VocalIQ's speech recognition software

Teaching computers to listen, comprehend and learn

Have you ever instructed your car to take you home without taking your hands off the wheel? Or asked your mobile phone to dial your mother or to set a three-minute timer for your boiled egg?

If so, chances are that you have benefited from technology developed at the University of Cambridge.

This story was included in our innovation showcase for our 10th anniversary celebrations in 2016.

Machines have been capable of recording voices for many years, but it is only recently that they’ve been able to take and ‘understand’ oral instructions. Now they can even answer back, conversationally, and engage in dialogue with people, which is an important facilitator in the much-hyped Internet of Things.

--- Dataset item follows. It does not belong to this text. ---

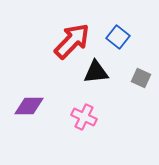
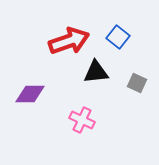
red arrow: moved 3 px left; rotated 27 degrees clockwise
gray square: moved 4 px left, 5 px down
purple diamond: moved 1 px right, 12 px up
pink cross: moved 2 px left, 3 px down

“The use of speech to interact with machines has reached a tipping point,” said Steve Young, Professor of Information Engineering at the University of Cambridge. “Without smart conversational interfaces which can adapt to suit the user, the Internet of Things cannot flourish.”

He is well qualified to comment: Young has spent the best part of 20 years creating software that helps people communicate with computers. He was behind two successful University spin-outs: VocalIQ, a Cambridge Enterprise portfolio company he co-founded, which was bought by Apple Inc. in 2015, and Entropic, which he co-founded and which Microsoft acquired in 1999.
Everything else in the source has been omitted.